Now we begin plotting the ten most frequent n-grams in the filtered corpora, using the ggplot2 and gridExtra packages.

First we show the 1- 2- and 3-grams for the twitter corpus:

suppressMessages(library(ggplot2)); suppressMessages(library(gridExtra))
pt1 <- ggplot(t21a, aes(num,n)) + geom_col()
pt2 <- ggplot(t22a, aes(num,n)) + geom_col()
pt3 <- ggplot(t23a, aes(num,n)) + geom_col()
grid.arrange(pt1,pt2,pt3,nrow=1)

2.9. N-Gram Plotting: News

Next we show the 1- 2- and 3-grams for the news corpus:

pn1 <- ggplot(n21a, aes(num,n)) + geom_col()
pn2 <- ggplot(n22a, aes(num,n)) + geom_col()
pn3 <- ggplot(n23a, aes(num,n)) + geom_col()
grid.arrange(pn1,pn2,pn3,nrow=1)

2.10. N-Gram Plotting: Blogs

Finally we show the 1- 2- and 3-grams for the blogs corpus:

pb1 <- ggplot(b21a, aes(num,n)) + geom_col()
pb2 <- ggplot(b22a, aes(num,n)) + geom_col()
pb3 <- ggplot(b23a, aes(num,n)) + geom_col()
grid.arrange(pb1,pb2,pb3,nrow=1)

3. Analysis of Findings

There are clear distinctions in the n-grams obtained between the twitter, news and blogs corpora.

The twitter corpus is typically less formal and more conversational, with shorter words and contracted words being used more often than in the other corpora.
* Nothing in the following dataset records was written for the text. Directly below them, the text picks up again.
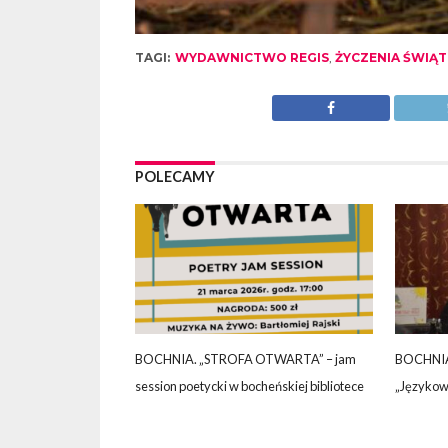
TAGI:
WYDAWNICTWO REGIS
,
ŻYCZENIA ŚWIĄ
POLECAMY
BOCHNIA. „STROFA OTWARTA” – jam
BOCHNIA.
session poetycki w bocheńskiej bibliotece
„Językow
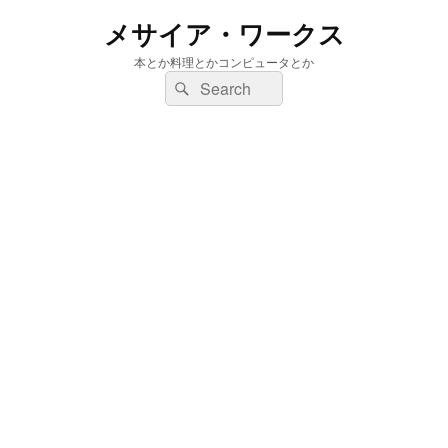
メサイア・ワークス
本とか料理とかコンピュータとか
検
検
索:
索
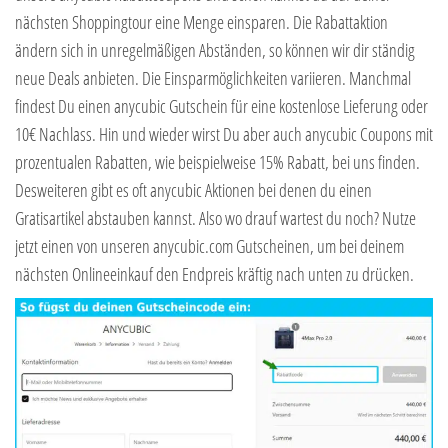
nächsten Shoppingtour eine Menge einsparen. Die Rabattaktion
ändern sich in unregelmäßigen Abständen, so können wir dir ständig
neue Deals anbieten. Die Einsparmöglichkeiten variieren. Manchmal
findest Du einen anycubic Gutschein für eine kostenlose Lieferung oder
10€ Nachlass. Hin und wieder wirst Du aber auch anycubic Coupons mit
prozentualen Rabatten, wie beispielweise 15% Rabatt, bei uns finden.
Desweiteren gibt es oft anycubic Aktionen bei denen du einen
Gratisartikel abstauben kannst. Also wo drauf wartest du noch? Nutze
jetzt einen von unseren anycubic.com Gutscheinen, um bei deinem
nächsten Onlineeinkauf den Endpreis kräftig nach unten zu drücken.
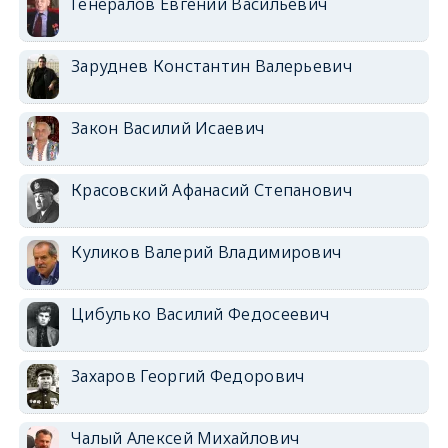
Генералов Евгений Васильевич
Заруднев Константин Валерьевич
Закон Василий Исаевич
Красовский Афанасий Степанович
Куликов Валерий Владимирович
Цибулько Василий Федосеевич
Захаров Георгий Федорович
Чалый Алексей Михайлович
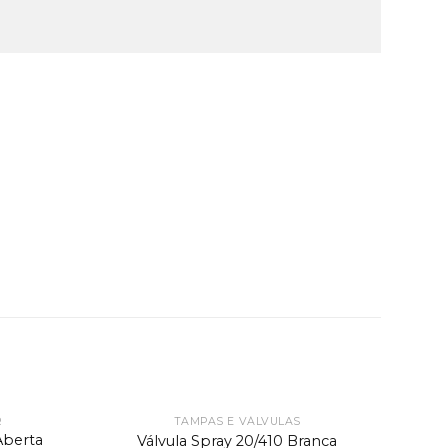
R
TAMPAS E VÁLVULAS
Aberta
Válvula Spray 20/410 Branca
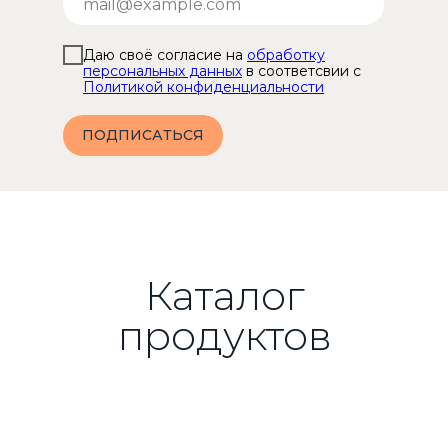
Даю своё согласие на
обработку
персональных данных
в соответсвии с
Политикой конфиденциальности
ПОДПИСАТЬСЯ
Каталог
продуктов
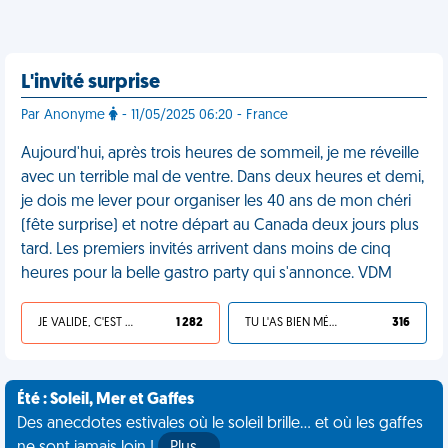
L'invité surprise
Par Anonyme
- 11/05/2025 06:20 - France
Aujourd'hui, après trois heures de sommeil, je me réveille
avec un terrible mal de ventre. Dans deux heures et demi,
je dois me lever pour organiser les 40 ans de mon chéri
(fête surprise) et notre départ au Canada deux jours plus
tard. Les premiers invités arrivent dans moins de cinq
heures pour la belle gastro party qui s'annonce. VDM
JE VALIDE, C'EST UNE VDM
1 282
TU L'AS BIEN MÉRITÉ
316
Été : Soleil, Mer et Gaffes
Des anecdotes estivales où le soleil brille... et où les gaffes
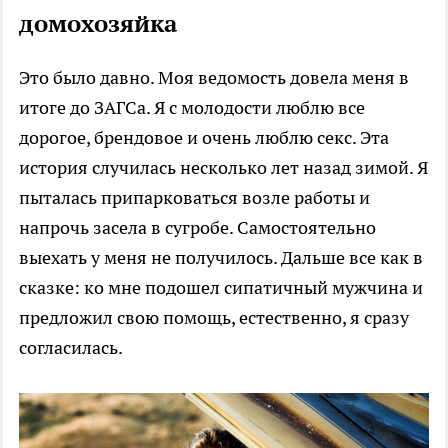
домохозяйка
Это было давно. Моя ведомость довела меня в
итоге до ЗАГСа. Я с молодости люблю все
дорогое, брендовое и очень люблю секс. Эта
история случилась несколько лет назад зимой. Я
пыталась припарковаться возле работы и
напрочь засела в сугробе. Самостоятельно
выехать у меня не получилось. Дальше все как в
сказке: ко мне подошел сипатичный мужчина и
предложил свою помощь, естественно, я сразу
согласилась.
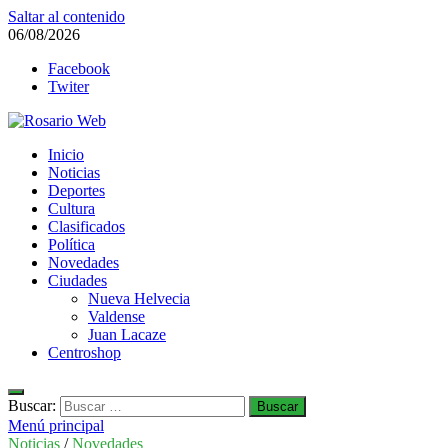
Saltar al contenido
06/08/2026
Facebook
Twiter
Rosario Web
Inicio
Todas la noticias de Rosario y la zona
Noticias
Deportes
Cultura
Clasificados
Política
Novedades
Ciudades
Nueva Helvecia
Valdense
Juan Lacaze
Centroshop
Buscar:
Menú principal
Noticias
/
Novedades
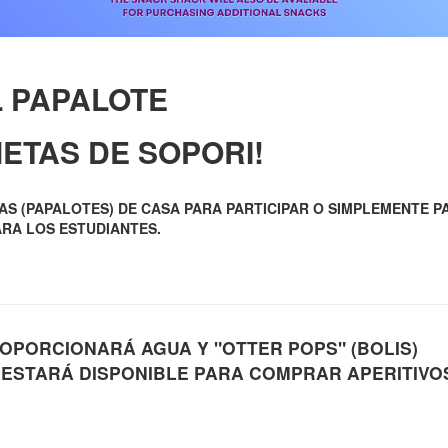
L PAPALOTE
ETAS DE SOPORI!
AS (PAPALOTES) DE CASA PARA PARTICIPAR O SIMPLEMENTE P
RA LOS ESTUDIANTES.
PORCIONARÁ AGUA Y "OTTER POPS" (BOLIS)
 ESTARÁ DISPONIBLE PARA COMPRAR APERITIVO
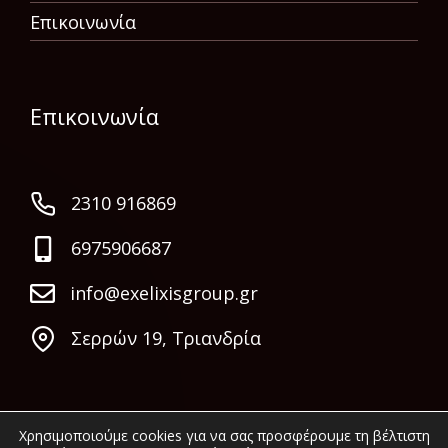
Επικοινωνία
Επικοινωνία
2310 916869
6975906687
info@exelixisgroup.gr
Σερρών 19, Τριανδρία
Χρησιμοποιούμε cookies για να σας προσφέρουμε τη βέλτιστη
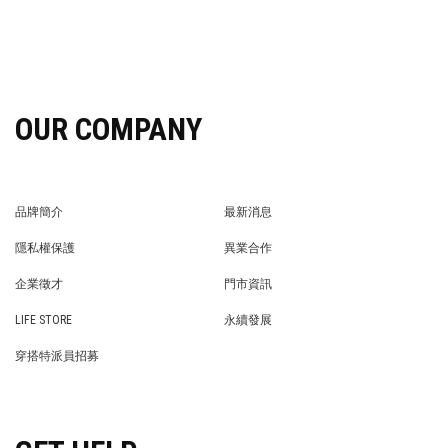
OUR COMPANY
品牌簡介
最新消息
BRAND STORY
NEWS
隱私權保護
異業合作
PRIVACY POLICY
BRAND COOPERATION
企業徵才
門市資訊
WE’RE HIRING!
STORE
LIFE STORE
永續發展
LIFE STORE
永續發展
穿搭特派員招募
穿搭特派員招募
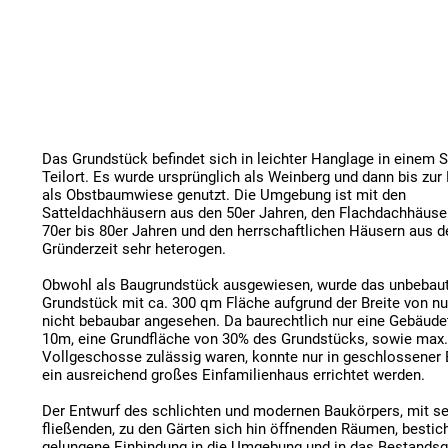
Das Grundstück befindet sich in leichter Hanglage in einem St
Teilort. Es wurde ursprünglich als Weinberg und dann bis zur
als Obstbaumwiese genutzt. Die Umgebung ist mit den 
Satteldachhäusern aus den 50er Jahren, den Flachdachhäuser
70er bis 80er Jahren und den herrschaftlichen Häusern aus de
Gründerzeit sehr heterogen.

Obwohl als Baugrundstück ausgewiesen, wurde das unbebaut
Grundstück mit ca. 300 qm Fläche aufgrund der Breite von nu
nicht bebaubar angesehen. Da baurechtlich nur eine Gebäudet
10m, eine Grundfläche von 30% des Grundstücks, sowie max. 
Vollgeschosse zulässig waren, konnte nur in geschlossener 
ein ausreichend großes Einfamilienhaus errichtet werden.

Der Entwurf des schlichten und modernen Baukörpers, mit se
fließenden, zu den Gärten sich hin öffnenden Räumen, besticht
gelungene Einbindung in die Umgebung und in das Bestandsge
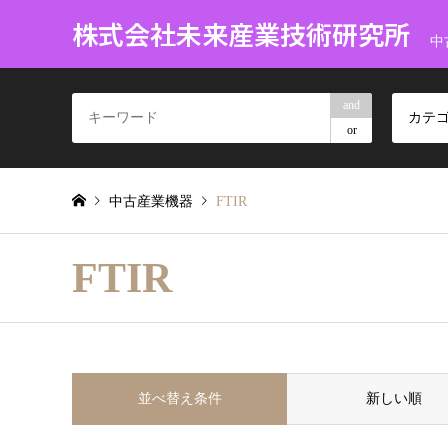
株式会社未来産業技術研究所
中
and
カテ
or
中古産業機器
FTIR
FTIR
並べ替え条件
新しい順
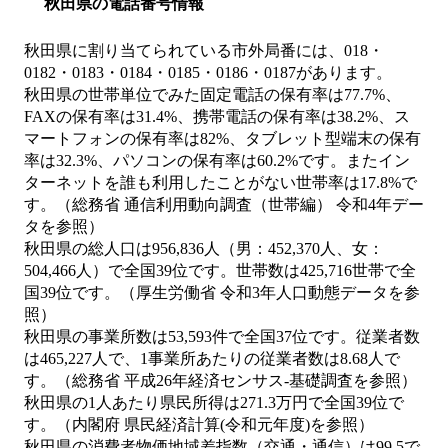
秋田県の電話番号情報
秋田県に割り当てられている市外局番には、018・
0182・0183・0184・0185・0186・0187があります。
秋田県の世帯単位でみた固定電話の保有率は77.7%、
FAXの保有率は31.4%、携帯電話の保有率は38.2%、ス
マートフォンの保有率は82%、タブレット型端末の保有
率は32.3%、パソコンの保有率は60.2%です。またイン
ターネットを誰も利用したことがない世帯率は17.8%で
す。（総務省 通信利用動向調査（世帯編） 令和4年デー
タを参照）
秋田県の総人口は956,836人（男：452,370人、女：
504,466人）で全国39位です。世帯数は425,716世帯で全
国39位です。（厚生労働省 令和3年人口動態データを参
照）
秋田県の事業所数は53,593件で全国37位です。従業者数
は465,227人で、1事業所あたりの従業者数は8.68人で
す。（総務省 平成26年経済センサス‐基礎調査を参照）
秋田県の1人あたり県民所得は271.3万円で全国39位で
す。（内閣府 県民経済計算(令和元年度)を参照）
秋田県の消費者物価地域差指数（交通・通信）は99.5で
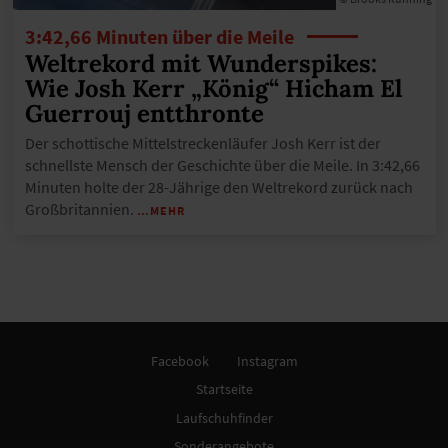
3:42,66 Minuten über die Meile
Weltrekord mit Wunderspikes:
Wie Josh Kerr „König“ Hicham El
Guerrouj entthronte
Der schottische Mittelstreckenläufer Josh Kerr ist der
schnellste Mensch der Geschichte über die Meile. In 3:42,66
Minuten holte der 28-Jährige den Weltrekord zurück nach
Großbritannien.
…MEHR
Facebook
Instagram
Startseite
Laufschuhfinder
Sonderangebote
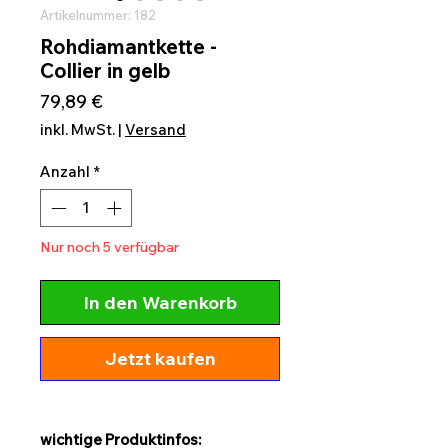
Artikelnummer: 182
Rohdiamantkette -
Collier in gelb
Preis
79,89 €
inkl. MwSt.
|
Versand
Anzahl
*
Nur noch 5 verfügbar
In den Warenkorb
Jetzt kaufen
wichtige Produktinfos:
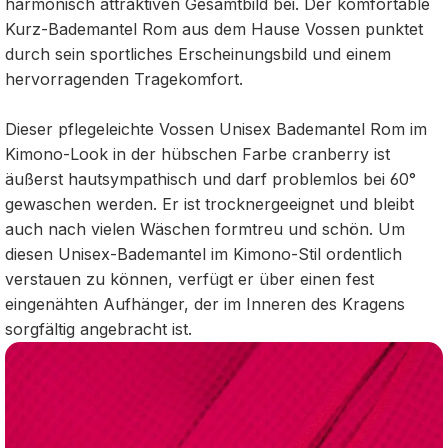
harmonisch attraktiven Gesamtbild bei. Der komfortable
Kurz-Bademantel Rom aus dem Hause Vossen punktet
durch sein sportliches Erscheinungsbild und einem
hervorragenden Tragekomfort.
Dieser pflegeleichte Vossen Unisex Bademantel Rom im
Kimono-Look in der hübschen Farbe cranberry ist
äußerst hautsympathisch und darf problemlos bei 60°
gewaschen werden. Er ist trocknergeeignet und bleibt
auch nach vielen Wäschen formtreu und schön. Um
diesen Unisex-Bademantel im Kimono-Stil ordentlich
verstauen zu können, verfügt er über einen fest
eingenähten Aufhänger, der im Inneren des Kragens
sorgfältig angebracht ist.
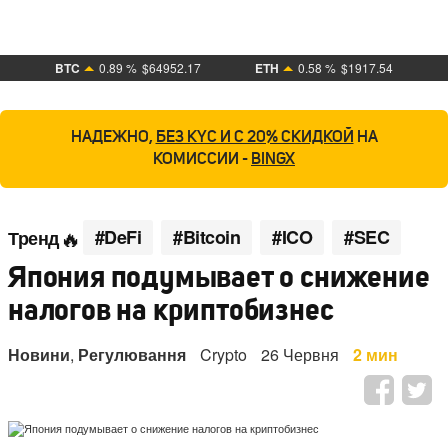
BTC
0.89 %
$64952.17
ETH
0.58 %
$1917.54
НАДЕЖНО,
БЕЗ KYC И С 20% СКИДКОЙ
НА
КОМИССИИ -
BINGX
#DeFi
#Bitcoin
#ICO
#SEC
Тренд
Япония подумывает о снижение
налогов на криптобизнес
Новини
,
Регулювання
Crypto
26 Червня
2 мин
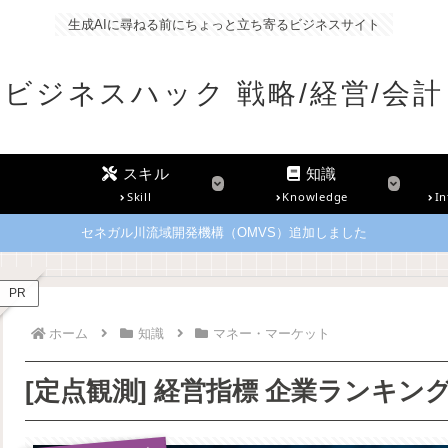
生成AIに尋ねる前にちょっと立ち寄るビジネスサイト
ビジネスハック 戦略/経営/会計
スキル
知識
Skill
Knowledge
In
セネガル川流域開発機構（OMVS）追加しました
PR
ホーム
知識
マネー・マーケット
[定点観測] 経営指標 企業ランキング20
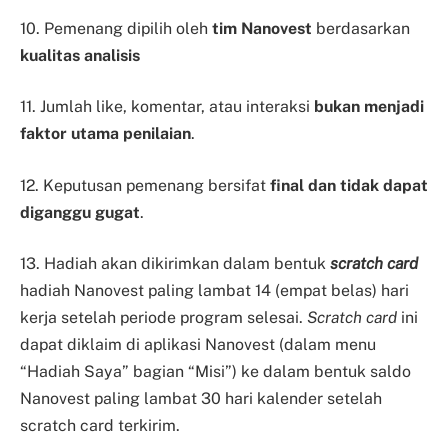
10. Pemenang dipilih oleh
tim Nanovest
berdasarkan
kualitas analisis
11. Jumlah like, komentar, atau interaksi
bukan menjadi
faktor utama penilaian
.
12. Keputusan pemenang bersifat
final dan tidak dapat
diganggu gugat
.
13. Hadiah akan dikirimkan dalam bentuk
scratch card
hadiah Nanovest paling lambat 14 (empat belas) hari
kerja setelah periode program selesai.
Scratch card
ini
dapat diklaim di aplikasi Nanovest (dalam menu
“Hadiah Saya” bagian “Misi”) ke dalam bentuk saldo
Nanovest paling lambat 30 hari kalender setelah
scratch card terkirim.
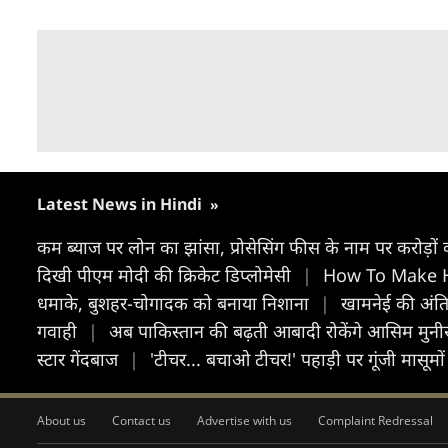
Latest News in Hindi
»
कम ब्याज पर लोन का झांसा, प्रोसेसिंग फीस के नाम पर करोड़ों
दिखी पीएम मोदी की क्रिकेट डिप्लोमेसी
|
How To Make Hairs
धमाके, बुशहर-चोगादक को बनाया निशाना
|
खामनेई की अंतिम
गवाही
|
अब पाकिस्तान की बढ़ती आबादी रोकेंगे आसिम मुनीर
स्टार गेंदबाज
|
'टीचर... बचाओ टीचर!' पहाड़ी पर गूंजी मासूमो
About us
Contact us
Advertise with us
Complaint Redressal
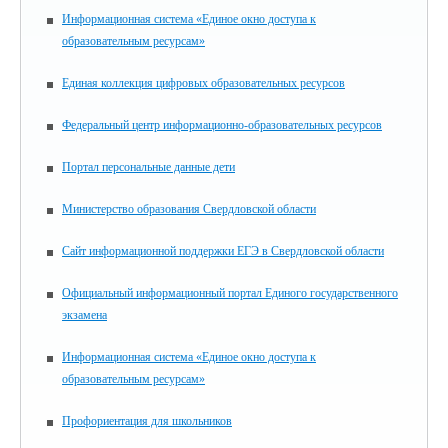
Информационная система «Единое окно доступа к
образовательным ресурсам»
Единая коллекция цифровых образовательных ресурсов
Федеральный центр информационно-образовательных ресурсов
Портал персональные данные дети
Министерство образования Свердловской области
Сайт информационной поддержки ЕГЭ в Свердловской области
Официальный информационный портал Единого государственного
экзамена
Информационная система «Единое окно доступа к
образовательным ресурсам»
Профориентация для школьников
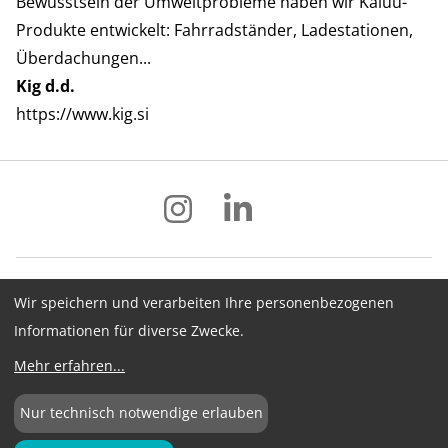
Bewusstsein der Umweltprobleme haben wir Kaluu-
Produkte entwickelt: Fahrradständer, Ladestationen,
Überdachungen...
Kig d.d.
https://www.kig.si
Wir speichern und verarbeiten Ihre personenbezogenen
Impressum
Datenschutz
AGB
Informationen für diverse Zwecke.
Hinweisgebersystem
Newsletter
Mehr erfahren
...
Cookie-Konfiguration
Nur technisch notwendige erlauben
©
2026
BME e.V.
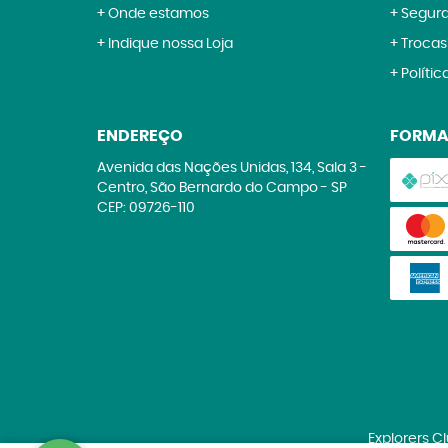
Onde estamos
Segur
Indique nossa Loja
Trocas
Polític
ENDEREÇO
FORMA
Avenida das Nações Unidas, 134, Sala 3
-
Centro, São Bernardo do Campo
-
SP
CEP: 09726-110
Explorers C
More emotive n-grams such as love are more prominent than in other corpora.

The news corpus shows a reasonably strong emphasis on places, prominent people and organisations, and what people have been recorded as saying.

The blogs corpus appears to take on a role of personal narrative; the n-grams are more formal and slightly more sophisticated than the twitter corpus, but still more personal than the news corpus.

These distinctions become clearer by removing stopwords, although a careful enough study of the n-grams including stopwords can still give similar impressions.

Some oddities show up in the n-grams (eg repetition of the single character ‘u’ in the news n-grams) indicating that further work on tokenisation, filtering and preparing the corpora for n-gram construction is warranted.

4. Plans for Prediction Algorithm

I am considering development of a prediction algorithm using the markovchain package in R, as there are indications that this is relatively simple and light on computational power compared to some other methods.

Stupid back-off seems to be a realistic method to apply to the problem of predicting when a phrase has not been encountered in the corpus utilised for prediction. If this proves too difficult or not particularly effective, some form of probabilistic substitution could be attempted instead.

There are indications that the quanteda package may work more efficiently than the tm package for NLP tasks, so I may have a look into this when developing the prediction model.